Biting in infants and young toddlers can be disconcerting for parents and kids alike!

It may be comforting to know that it is really is a typical part of early childhood. And it’s certainly more common in infants and young toddlers and becomes less common as they get older.

Parents often wonder what “normal” biting behavior is, and when they should be concerned. When parents ask me this, I explain that we have to look at the ABCs of biting in infants and toddlers.

The ABCs of Biting in Infants and Young Toddlers

A—stands for the Antecedents, or what happened leading up to the behavior

We need to look at the who, what, where, when and why. I’ve seen children bite when they’re teething, overstimulated, overtired, and hungry. Some children only bite at home; only when they’re at school; or only when things get close to their mouths.

For example, I did an observation on a toddler girl at daycare. She was only biting there. After closely watching, I noticed that there were only a couple of cool, engaging toys in the classroom. She learned that if she bit the boys, she could gain access to the cool toys. The answer was getting a greater number of stimulating toys in the classroom. The biting stopped.

I’ve also seen parents allowing their children to chew on their fingers when they’re teething. This sends mixed messages, especially if your child is biting to solve problems.

Further, a lot of young children have language issues. They just haven’t developed the skills to communicate what they want, so they bite. We can give them words to say. “I’m angry” or “My toy.” 

B—stands for the Behavior in question

We need to understand everything about the behavior, especially the frequency, intent and intensity. Their age is also important here. If it’s happening occasionally and they’re less than 2 years old, it’s pretty typical and will likely stop on its own. If there’s a pattern to it and they’re over the age of 2, you have to look at the whole picture. Gather as much data about the behavior as you can.

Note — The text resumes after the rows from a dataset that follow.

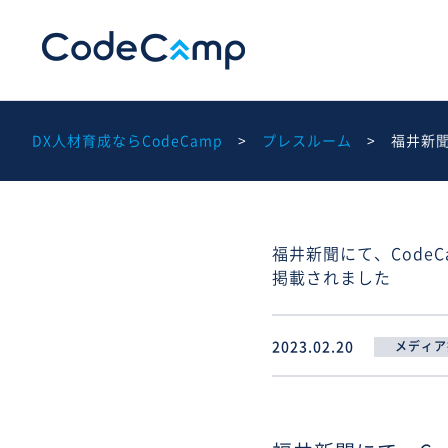
DX人材育成ならCodeCamp
プレスルーム
福井新聞
福井新聞にて、Code
掲載されました
2023.02.20
メディア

C—stands for the consequences

How we react to an unwanted behavior is incredibly important. If we give them tons of negative attention, we are going to inadvertently reinforce the behavior. But we can’t ignore it either. Calm, simple and brief consequences work the best. Calmly give them a brief time out and let them know that it’s unacceptable.

Afterwards, teach them the right behavior, using simple words. Sometimes we make it more complicated than it needs to be and they stop listening to us. “It’s not okay to bite. It hurts.” Reinforce good behavior, like with stickers and/or words, when they return to appropriate play. 

I’ve heard parents say that they’ve bit their kids back, so that the child understand how it feels. The problem with this consequence is that cognitively, it’s too advanced for kids this age. They’re not capable of seeing things from another person’s perspective. Further, it sends mixed messages and it doesn’t decrease the behavior.

Understanding the ABCs of Biting

If we can understand the ABCs of biting, we may be able to predict when it’s going to happen and intervene before it does. Give them the right words to avoid it. Or distract them with something else before it happens. The bottom line is that for the most part, biting in infants and young toddlers is a typical behavior. 

If you’re concerned about your child’s behavior, gather as much information as you can. Then speak with your child’s main doctor. He or she will give you developmentally appropriate advice. Is it a teething issue? Is it a language issue? They can point you in the right direction. If your child’s doctor thinks that your child is too old to be biting, or experiencing serious negative consequences from the behavior (like being asked to leave a preschool), she may make a referral to a child psychologist.